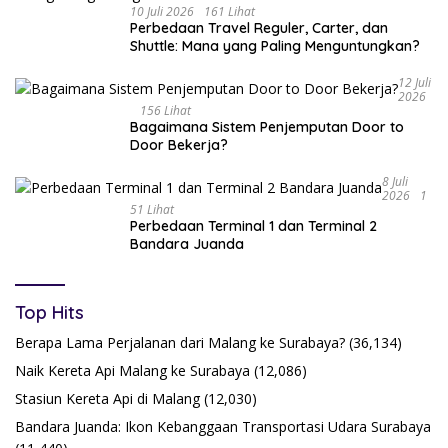
10 Juli 2026
161 Lihat
Perbedaan Travel Reguler, Carter, dan
Shuttle: Mana yang Paling Menguntungkan?
12 Juli
2026
156 Lihat
Bagaimana Sistem Penjemputan Door to
Door Bekerja?
8 Juli
2026
1
51 Lihat
Perbedaan Terminal 1 dan Terminal 2
Bandara Juanda
Top Hits
Berapa Lama Perjalanan dari Malang ke Surabaya?
(36,134)
Naik Kereta Api Malang ke Surabaya
(12,086)
Stasiun Kereta Api di Malang
(12,030)
Bandara Juanda: Ikon Kebanggaan Transportasi Udara Surabaya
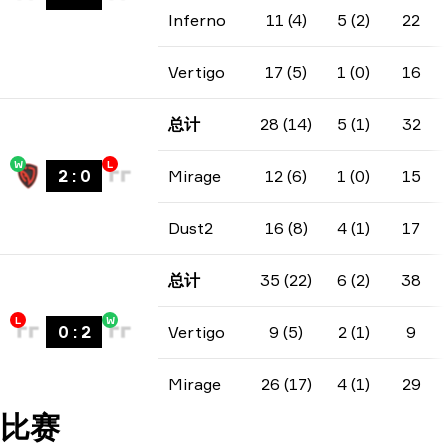
Inferno
11 (4)
5 (2)
22
Vertigo
17 (5)
1 (0)
16
总计
28 (14)
5 (1)
32
W
L
2
:
0
Mirage
12 (6)
1 (0)
15
Dust2
16 (8)
4 (1)
17
总计
35 (22)
6 (2)
38
L
W
0
:
2
Vertigo
9 (5)
2 (1)
9
Mirage
26 (17)
4 (1)
29
比赛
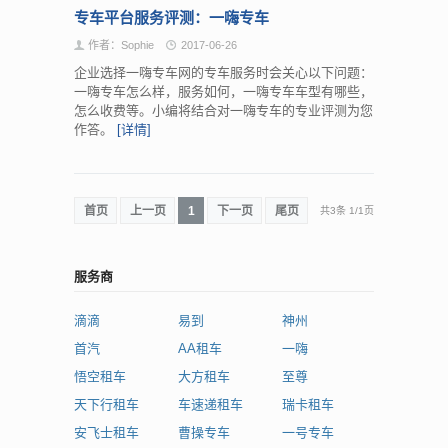
专车平台服务评测：一嗨专车
作者：Sophie
2017-06-26
企业选择一嗨专车网的专车服务时会关心以下问题：
一嗨专车怎么样，服务如何，一嗨专车车型有哪些，
怎么收费等。小编将结合对一嗨专车的专业评测为您
作答。
[详情]
首页
上一页
1
下一页
尾页
共3条
1
/
1页
服务商
滴滴
易到
神州
首汽
AA租车
一嗨
悟空租车
大方租车
至尊
天下行租车
车速递租车
瑞卡租车
安飞士租车
曹操专车
一号专车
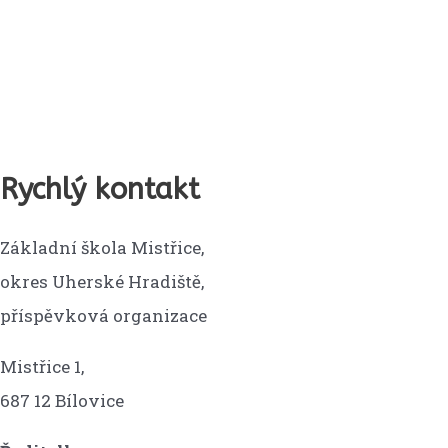
Rychlý kontakt
Základní škola Mistřice,
okres Uherské Hradiště,
příspěvková organizace
Mistřice 1,
687 12 Bílovice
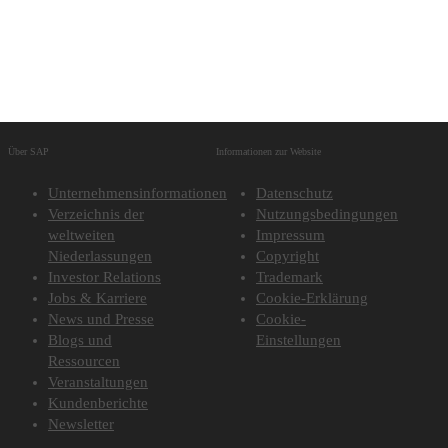
Über SAP
Informationen zur Website
Unternehmensinformationen
Datenschutz
Verzeichnis der
Nutzungsbedingungen
weltweiten
Impressum
Niederlassungen
Copyright
Investor Relations
Trademark
Jobs & Karriere
Cookie-Erklärung
News und Presse
Cookie-
Blogs und
Einstellungen
Ressourcen
Veranstaltungen
Kundenberichte
Newsletter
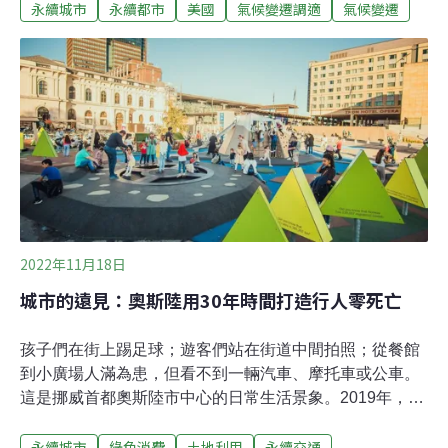
Accountability）。城市的「氣候當責」因著都市歷史沿
永續城市
永續都市
美國
氣候變遷調適
氣候變遷
革、決策者反映民眾需求的方式以及都市如何回應國際能
源政策走向而有所不同。疫情後的芝加哥市，便是落實都
市當責的典範。何謂氣候當責？簡單來說，就是對氣候變
遷負責，推動積極的行動。但如何負責？筆者認為可參考
《世界資源報告》指出氣候風險「警覺性」[1]的部份，即
提升「社區面對風險和解決方案的意識」以及「決策者洞
察社區意見和回應能力的意識。」
2022年11月18日
城市的遠見：奧斯陸用30年時間打造行人零死亡
孩子們在街上踢足球；遊客們站在街道中間拍照；從餐館
到小廣場人滿為患，但看不到一輛汽車、摩托車或公車。
這是挪威首都奧斯陸市中心的日常生活景象。2019年，奧
斯陸實現了「零死亡願景」（Vision Zero），這不僅僅是
永續城市
綠色消費
土地利用
永續交通
為了避免車禍傷亡，奧斯陸更希望打造一個快樂、健康、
----
Pictures are to be excluded; everything else in the records must be reproduced exactly.

10 Juli 2026
161 Lihat
Perbedaan Travel Reguler, Carter, dan
Shuttle: Mana yang Paling Menguntungkan?
12 Juli
2026
156 Lihat
Bagaimana Sistem Penjemputan Door to
Door Bekerja?
8 Juli
2026
1
51 Lihat
Perbedaan Terminal 1 dan Terminal 2
Bandara Juanda
Top Hits
Berapa Lama Perjalanan dari Malang ke Surabaya?
(36,134)
Naik Kereta Api Malang ke Surabaya
(12,086)
Stasiun Kereta Api di Malang
(12,030)
Bandara Juanda: Ikon Kebanggaan Transportasi Udara Surabaya
Inferno
11 (4)
5 (2)
22
Vertigo
17 (5)
1 (0)
16
总计
28 (14)
5 (1)
32
W
L
2
:
0
Mirage
12 (6)
1 (0)
15
Dust2
16 (8)
4 (1)
17
总计
35 (22)
6 (2)
38
L
W
0
:
2
Vertigo
9 (5)
2 (1)
9
Mirage
26 (17)
4 (1)
29
比赛
专车平台服务评测：一嗨专车
作者：Sophie
2017-06-26
企业选择一嗨专车网的专车服务时会关心以下问题：
一嗨专车怎么样，服务如何，一嗨专车车型有哪些，
怎么收费等。小编将结合对一嗨专车的专业评测为您
作答。
[详情]
首页
上一页
1
下一页
尾页
共3条
1
/
1页
服务商
滴滴
易到
神州
首汽
AA租车
一嗨
悟空租车
大方租车
至尊
天下行租车
车速递租车
瑞卡租车
安飞士租车
曹操专车
一号专车
Rychlý kontakt
Základní škola Mistřice,
okres Uherské Hradiště,
příspěvková organizace
Mistřice 1,
687 12 Bílovice
Über SAP
Informationen zur Website
Unternehmensinformationen
Datenschutz
Verzeichnis der
Nutzungsbedingungen
weltweiten
Impressum
Niederlassungen
Copyright
Investor Relations
Trademark
Jobs & Karriere
Cookie-Erklärung
News und Presse
Cookie-
Blogs und
Einstellungen
Ressourcen
Veranstaltungen
Kundenberichte
Newsletter
Accountability）。城市的「氣候當責」因著都市歷史沿
永續城市
永續都市
美國
氣候變遷調適
氣候變遷
革、決策者反映民眾需求的方式以及都市如何回應國際能
源政策走向而有所不同。疫情後的芝加哥市，便是落實都
市當責的典範。何謂氣候當責？簡單來說，就是對氣候變
遷負責，推動積極的行動。但如何負責？筆者認為可參考
《世界資源報告》指出氣候風險「警覺性」[1]的部份，即
提升「社區面對風險和解決方案的意識」以及「決策者洞
察社區意見和回應能力的意識。」
2022年11月18日
城市的遠見：奧斯陸用30年時間打造行人零死亡
孩子們在街上踢足球；遊客們站在街道中間拍照；從餐館
到小廣場人滿為患，但看不到一輛汽車、摩托車或公車。
這是挪威首都奧斯陸市中心的日常生活景象。2019年，奧
斯陸實現了「零死亡願景」（Vision Zero），這不僅僅是
永續城市
綠色消費
土地利用
永續交通
為了避免車禍傷亡，奧斯陸更希望打造一個快樂、健康、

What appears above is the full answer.